Friday, April 21, 2006

A Personal Tale about Immigration

I was born in the United States, and I'm single, so I've never had occasion to deal directly with our nation's immigration system. For most of my readers — whether in the United States or in any of the 88 other countries in which this blog has been read — the same is true. There are a lot of other experiences that I've never personally had, though, like working in a coal mine; that doesn't mean that I can't try to empathize with those who have. In particular, one friend of mine, a man about my age with a successful home business, had the sort of experience with the I.N.S. that I wouldn't wish upon anyone. By way of James Frey disclaimers, the following is a true story, although I may change some minor details to protect the anonymity of the innocent.

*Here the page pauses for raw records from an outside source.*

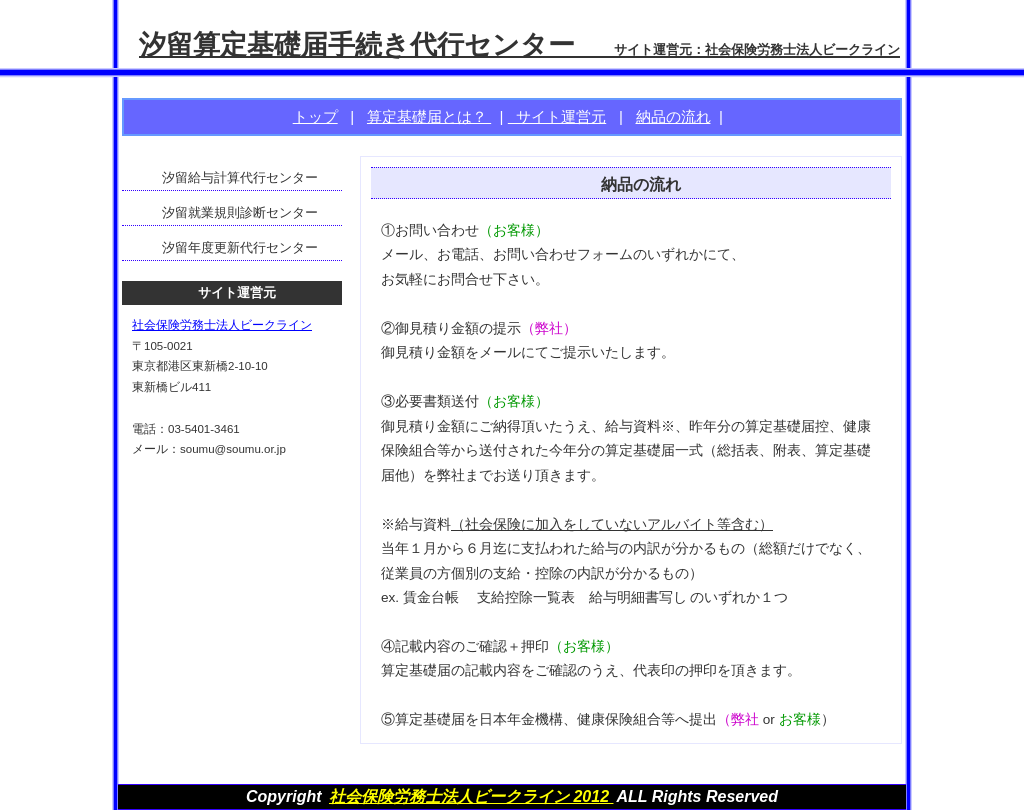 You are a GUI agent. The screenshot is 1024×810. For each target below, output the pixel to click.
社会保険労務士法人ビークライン (222, 325)
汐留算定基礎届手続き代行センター (519, 44)
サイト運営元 (557, 116)
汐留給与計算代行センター (240, 177)
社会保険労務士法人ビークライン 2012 (471, 796)
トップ (315, 116)
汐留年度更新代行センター (240, 247)
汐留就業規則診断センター (240, 212)
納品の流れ (673, 116)
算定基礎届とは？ (429, 116) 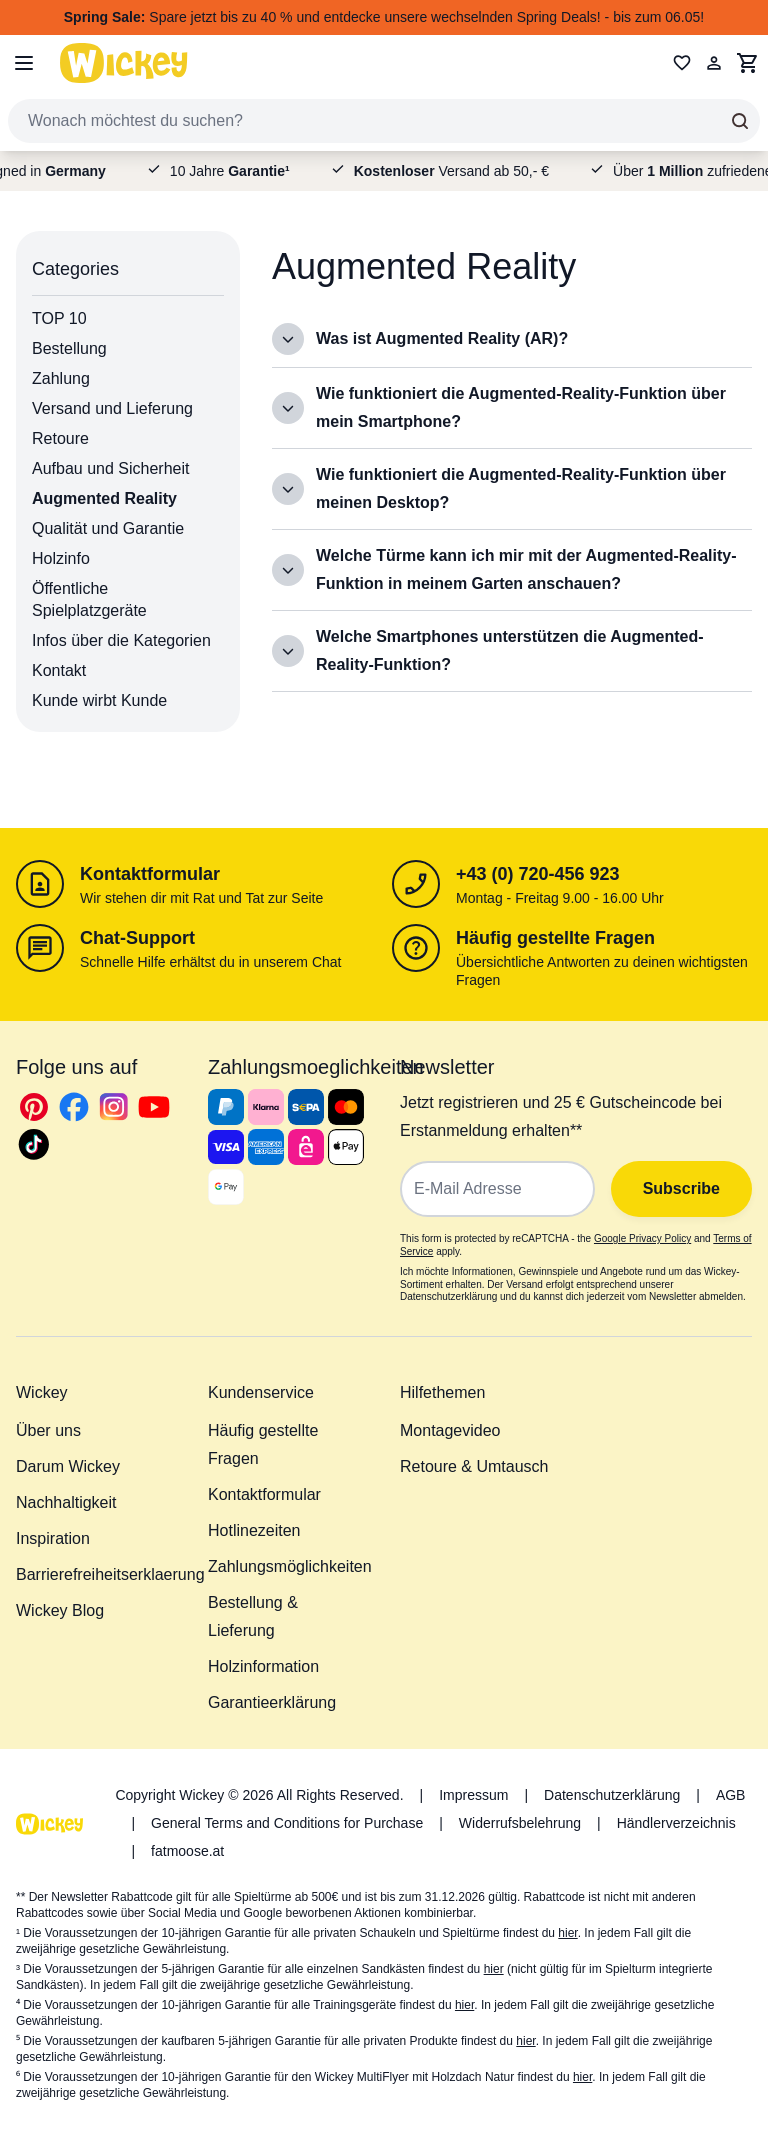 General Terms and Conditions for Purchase (287, 1823)
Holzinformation (263, 1666)
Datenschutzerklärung (612, 1795)
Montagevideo (450, 1430)
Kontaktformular (150, 874)
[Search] (740, 121)
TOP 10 (59, 318)
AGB (731, 1795)
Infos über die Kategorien (121, 640)
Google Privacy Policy (642, 1238)
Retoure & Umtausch (474, 1466)
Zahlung (61, 378)
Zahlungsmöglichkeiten (290, 1566)
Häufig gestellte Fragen (555, 938)
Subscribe (681, 1188)
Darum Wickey (68, 1466)
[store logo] (124, 62)
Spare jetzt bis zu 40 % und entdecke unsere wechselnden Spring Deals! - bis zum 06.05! (384, 17)
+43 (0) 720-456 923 (538, 874)
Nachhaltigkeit (66, 1502)
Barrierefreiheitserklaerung (110, 1574)
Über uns (48, 1430)
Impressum (473, 1795)
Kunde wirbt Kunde (99, 700)
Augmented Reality (104, 498)
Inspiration (53, 1538)
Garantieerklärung (272, 1702)
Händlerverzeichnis (676, 1823)
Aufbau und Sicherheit (110, 468)
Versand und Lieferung (112, 408)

Read more...You see, my friend was a great "Blankophile," where Blank is an unspecified E. U. nationality. He visited Blankland as often as he could. On one of his visits, he met a Blankian. They fell in love, and moved in together in San Francisco. The Blankian lover got his green card and was 100% legal to live here. Times were good. Times were a little too "good" one time, and Blanko Blankovich was infected with HIV; they both shared the religious view that sexual pleasure should not be shared with only one partner. As Blanko's health deteriorated, he was no longer able to hold down a regular job. However, my friend needed a part-time bookkeeper for his expanding business, so he hired his lover. The lover may have had a little bit of a "leg" up in the interview process, but he was qualified to do the job.

But then one day, Blanko went on a visit to his family back in Blankland. His health had stabilized with some new meds, but even so, he knew he wouldn't be able to endure the Transatlantic flights forever. A couple of weeks later, he flew back to San Francisco — or tried to, I should say. When he arrived at the U.S. border control station, he was denied entry, even though he had had a green card for more than a decade, because the government found out that he was HIV-positive. Never mind that he still had health insurance, and at least a part-time job; he couldn't be allowed back into the country because he had a virus in his body and therefore might be a burden on the state, even if not a contagious threat. He wasn't even allowed to stay in the United States temporarily; he was sent right back to Blankland.

My friend had been wanting to move to Blankland in a few years, perhaps, but he wasn't ready to leave his in-home business and try to establish himself from scratch halfway around the world. Well, the thing is, the United States' immigration policy doesn't give any status at all to same-sex life partners. (My friends' lack of monogamy was not in any way a reflection of lack of emotional commitment.) In at least some E.U. countries, it does. Thus, my friend is now a registered domestic partner, living with his same-sex spouse somewhere in Europe, and flying back to America for occasional visits.

America needs to reform our laws about illegal immigration, but we also need to reform our laws about legal immigration. (Of course, we also need to do something about the problems in other countries that create such pressure, or even desperation, to come to America looking for any job you can get.)